Police spokeswoman Luba Samri told AFP the shrine would open early Friday “for dawn prayers, after midnight” following its first closure in decades. Israel said its clampdown on the shrine was a temporary measure aimed at calming tempers.
Officials from the Islamic Waqf which administers the compound said it was the first closure since Israel seized Arab East Jerusalem during the 1967 War.
A temporary closure was ordered in September 2000, when a provocative visit by then-Israeli opposition leader Ariel Sharon touched off a Palestinian uprising.
“This dangerous Israeli escalation is a declaration of war on the Palestinian people and its sacred places and on the Arab and Islamic nation,” Abbas said through his spokesman Nabil Abu Rudeina, warning it would only fuel “more tension and instability.”
Jordan’s Islamic affairs minister, Hayel Daoud, said it amounted to a case of Israeli “state terrorism.” Under its 1994 peace treaty with Israel, Jordan has responsibility for Muslim holy sites in Jerusalem.
The US urged that the Al-Aqsa Mosque be reopened to Muslim worshippers, and called on all sides to exercise restraint amid spiraling tensions. State Department spokeswoman Jen Psaki also condemned the shooting of Glick..
A spokesman for Prime Minister Benjamin Netanyahu said the closure aimed “to prevent riots and escalation as well as to restore calm and status quo to the Holy Places.”
Meanwhile, Muataz Hijazi, the alleged shooter in the assassination attempt on rightwing activist Rabbi Yehuda Glick, was laid to rest late Thursday after Israel agreed to his burial.
Hijazi was laid to rest in the Salah ad-Din cemetery in East Jerusalem late Thursday.
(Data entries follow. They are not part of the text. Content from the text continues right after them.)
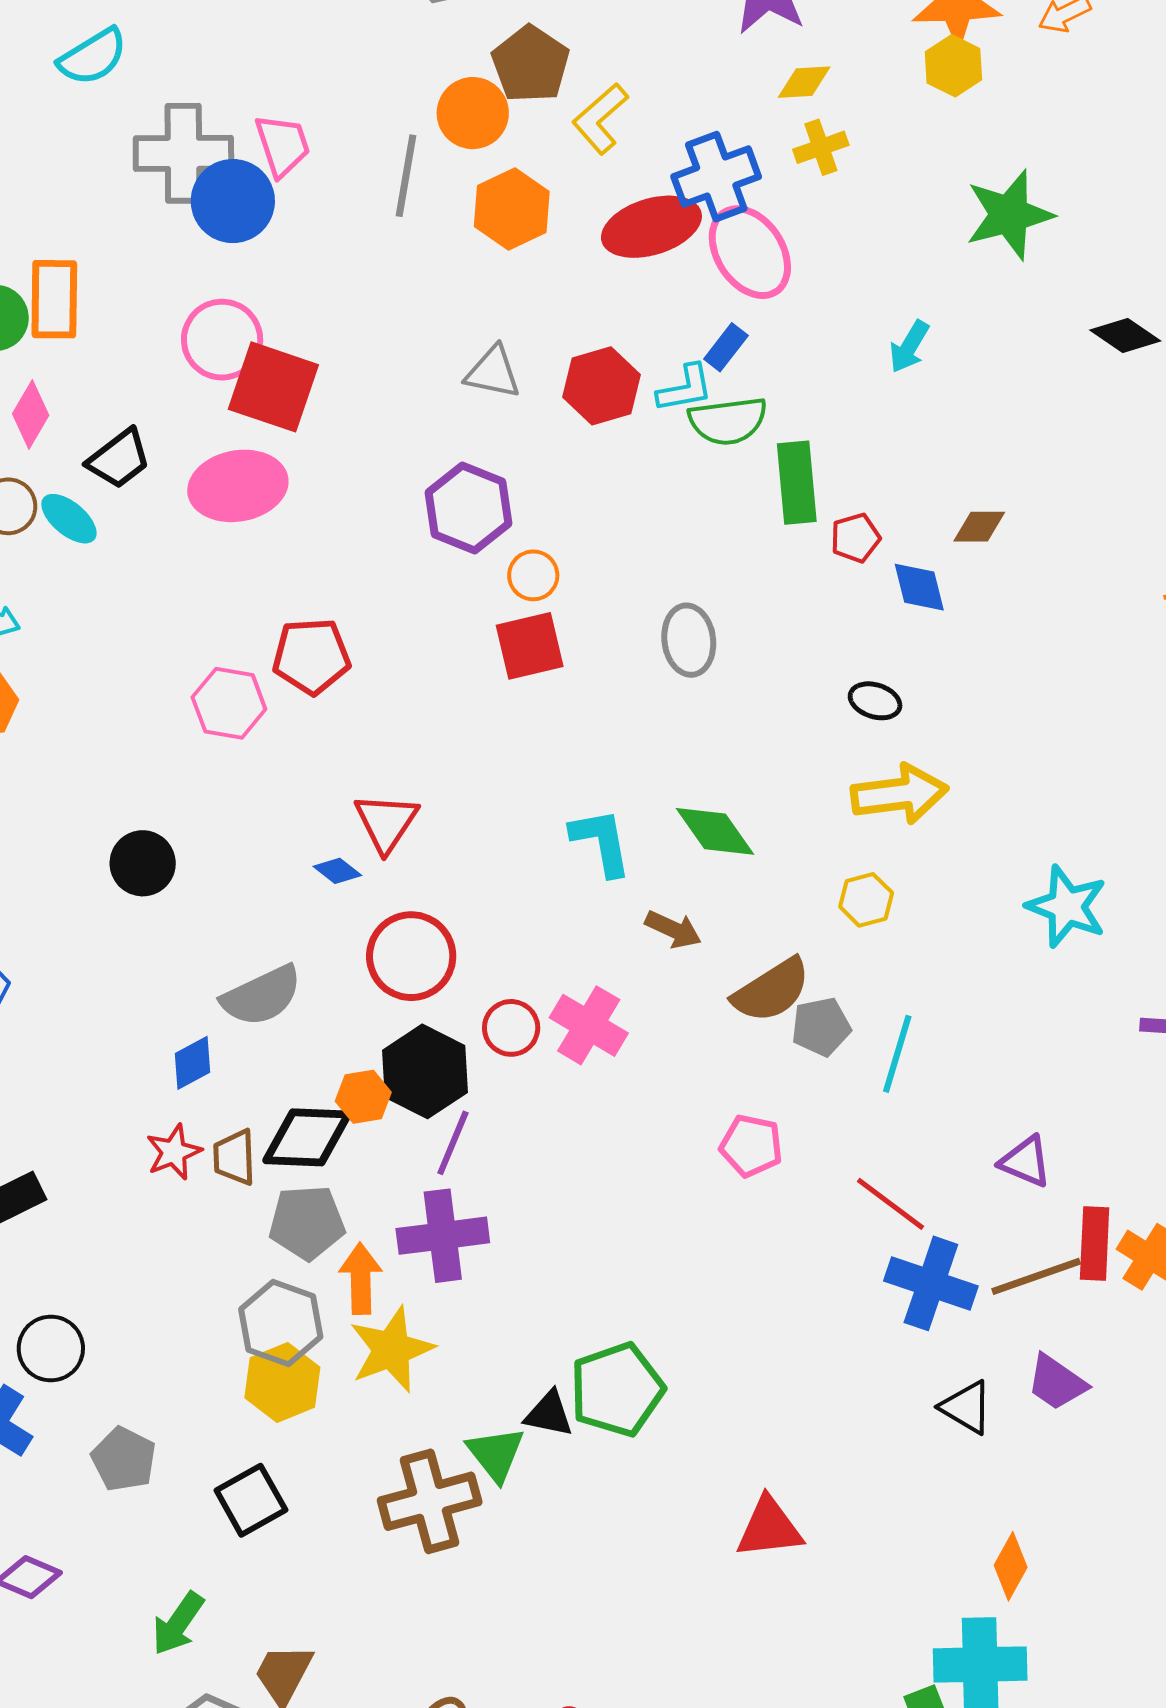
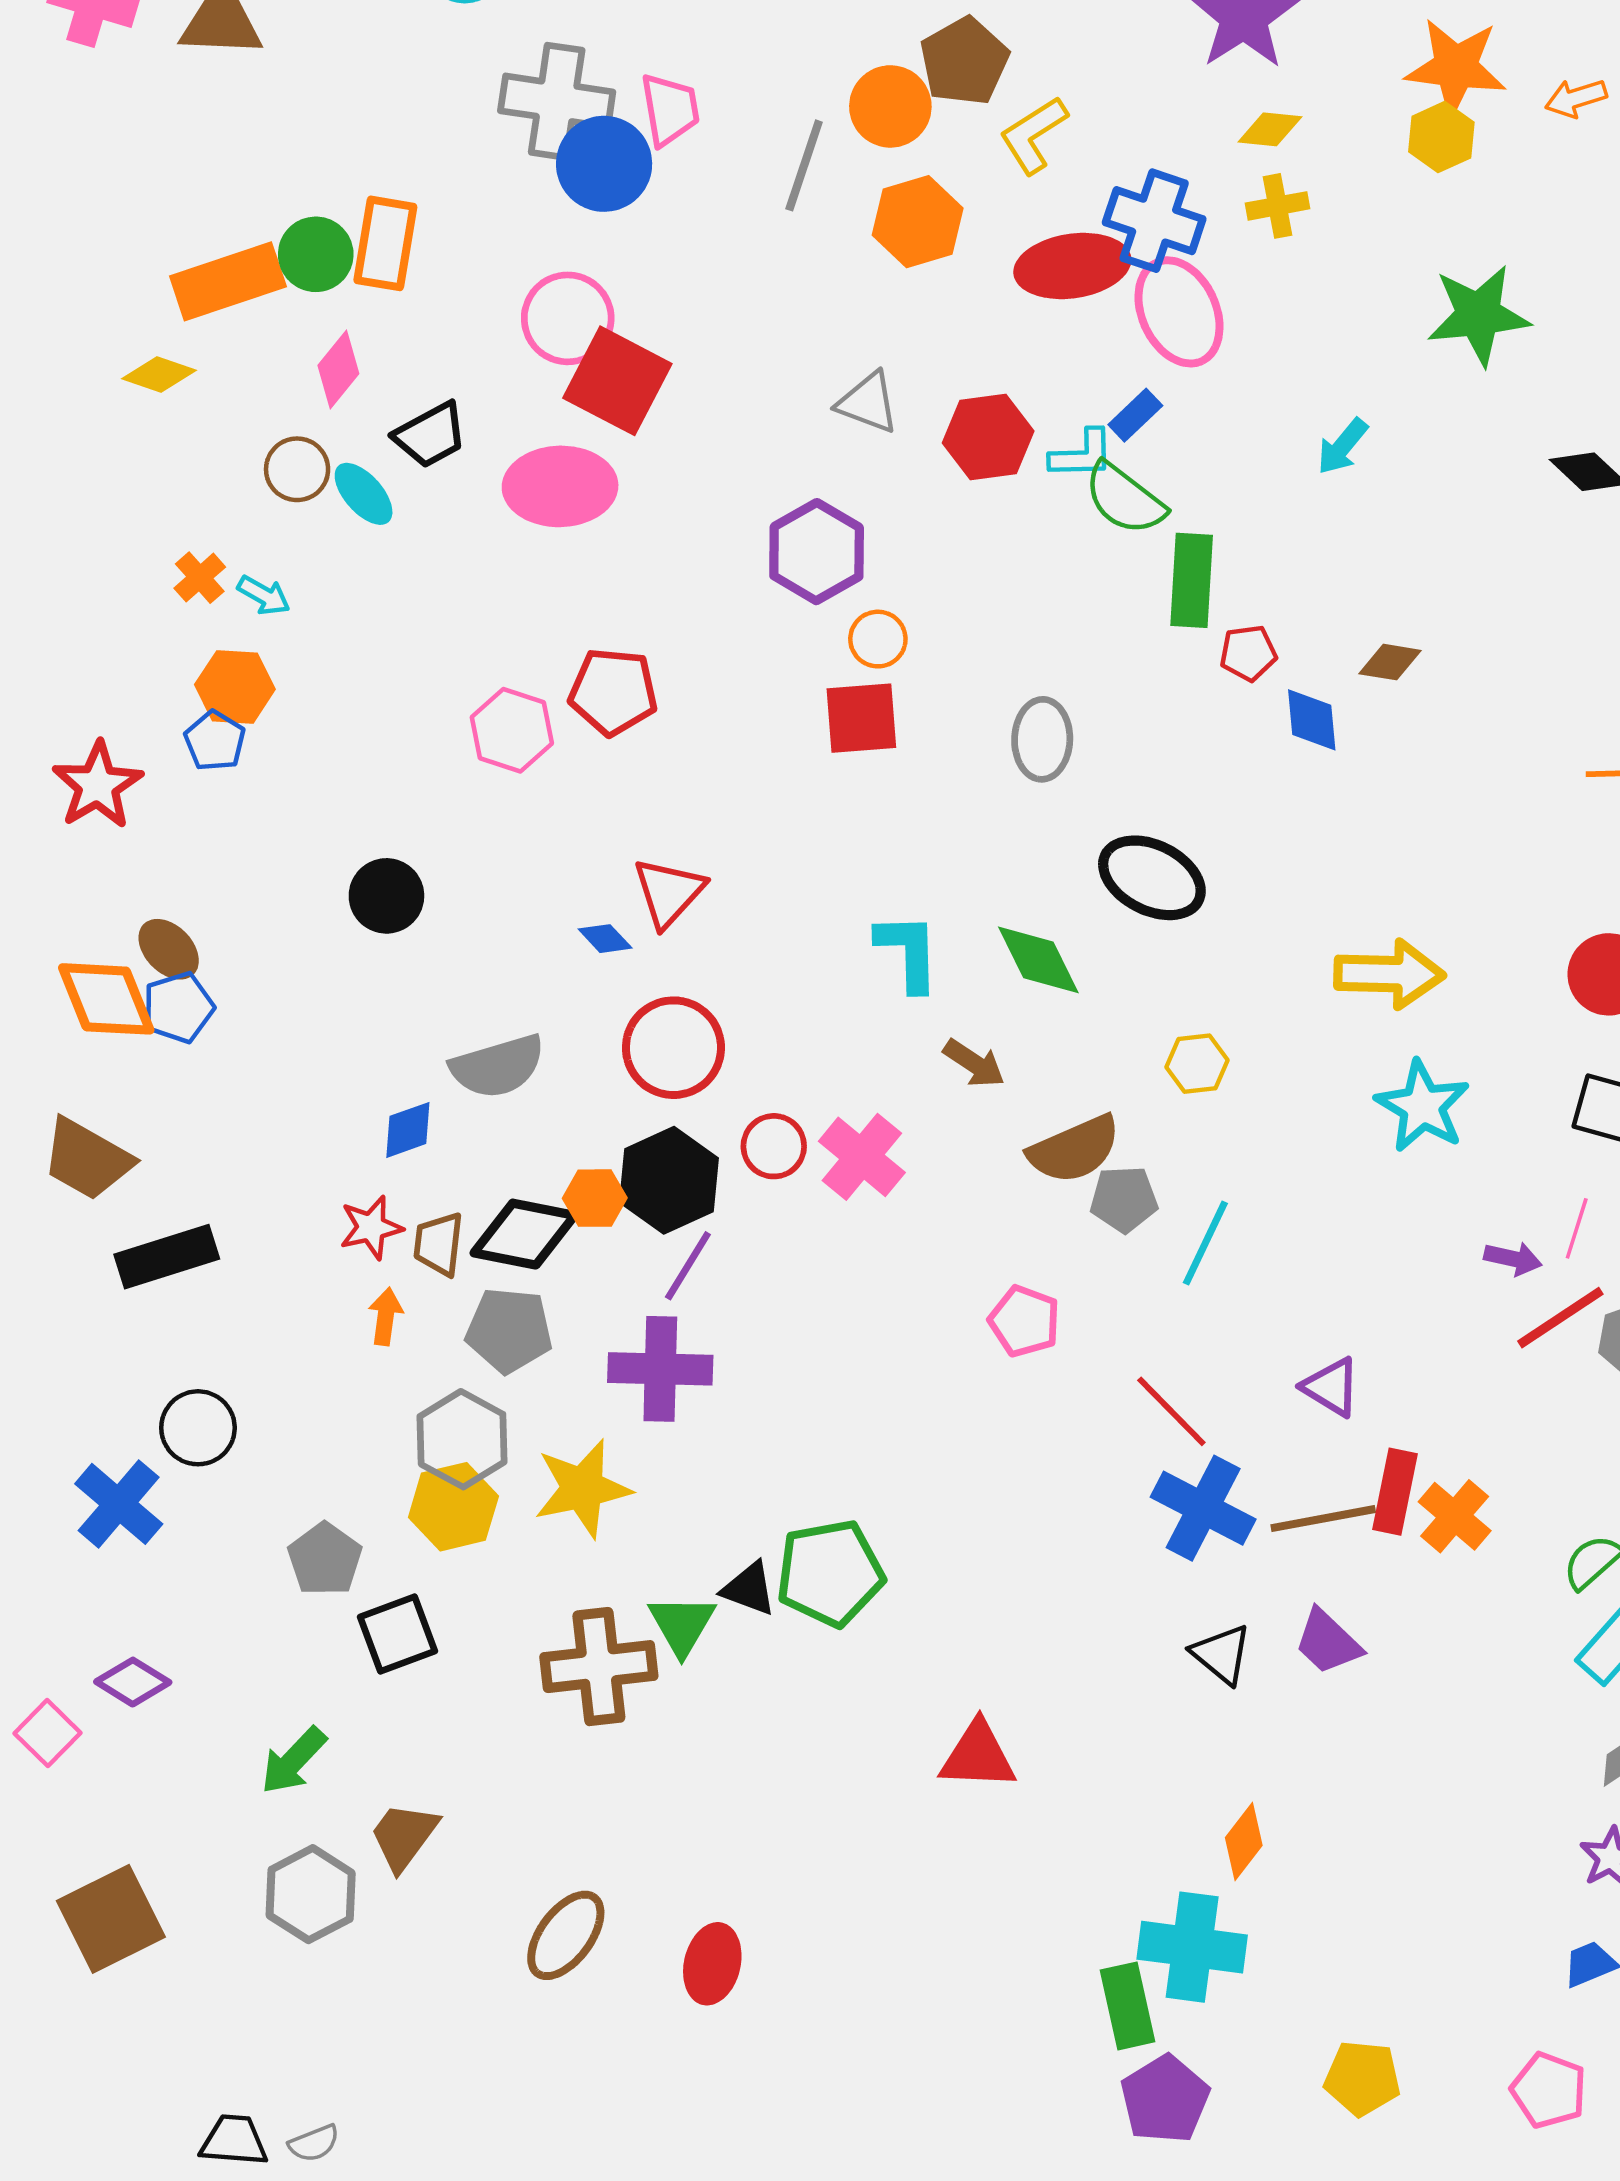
blue cross: (716, 177) -> (1154, 221), turned 30
green semicircle: (728, 421) -> (1125, 499), turned 36
black ellipse: (875, 701) -> (1152, 878), moved, size x1.8
yellow arrow: (899, 794) -> (1389, 974), moved
orange arrow: (361, 1279) -> (386, 1316), moved, size x0.7
gray pentagon: (124, 1459) -> (325, 1559), moved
The police feared rightwing Jews would attempt to exact revenge on Palestinians in a "price tag" attack for the shooting, and thus only 45 family members were permitted to attend the ceremony. Before and after his funeral, Hijazi's home in Jerusalem's Abu Tor neighborhood was the scene of rioting, with security forces being pelted with stones and masked youths setting trash bins ablaze.
Playing with fire
"We are proud of anyone who wants to kill a settler," said one of his family members. "I am the first to take an M16 rifle to kill them. The war between Jews and Arabs is a religious war, so I'm not surprised Glick was shot."
Hijazi's family claim he was murdered in cold blood by Israeli police and they deny he had any role in the assassination attempt of Rabbi Glick.
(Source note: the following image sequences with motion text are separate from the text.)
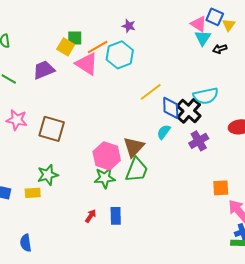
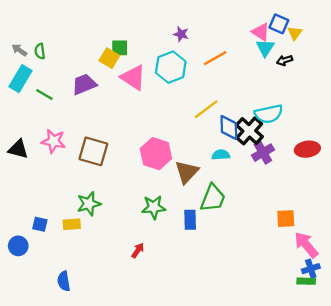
orange line: (98, 47) -> (215, 58), moved
cyan semicircle: (164, 132) -> (221, 155), turned 49
purple cross: (199, 141) -> (263, 153), moved
pink hexagon: (107, 156) -> (156, 154), moved
green trapezoid: (137, 170) -> (213, 198), moved
blue rectangle: (116, 216) -> (190, 220), moved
Hijazi's neighbor, Ayman Shweki, said seemed to echo the claim, attributing tensions to religion: "Why do rightists enter Al-Aqsa every day? It's a Muslim mosque, no Temple Mount or anything. What kind of stories have you been telling yourselves? Don't get near Islam's holy places, it's playing with fire. We were here from before Israel's was established, this is our land."
Abu Tor is a mixed neighborhood, with Jews living on the outskirts – mostly because of the amazing view it provides of Jerusalem's Old City, and not ideological reasons. Not far from the Jewish homes, the Arab residents pelt police with stones.
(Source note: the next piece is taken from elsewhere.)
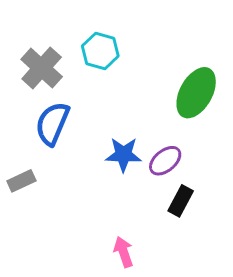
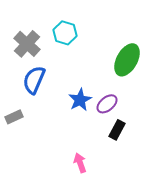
blue star: (123, 155) -> (80, 100), turned -30

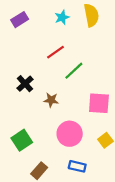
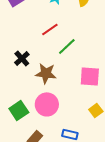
brown star: (51, 100) -> (46, 73), size x1.5
pink circle: (70, 134) -> (47, 104), moved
Hijazi's cousin, who refused to be mentioned by name, said "everything the police do to us we will do to you," he said decisively.
"If you kill our people we will not stand by idly. If you kill our kids and close the Al-Aqsa mosque then it means you want an intifada (uprising). We (the youths of East Jerusalem) want you to go back to where you came from. Only then will there be peace in Palestine. If not – there will be no calm," he said.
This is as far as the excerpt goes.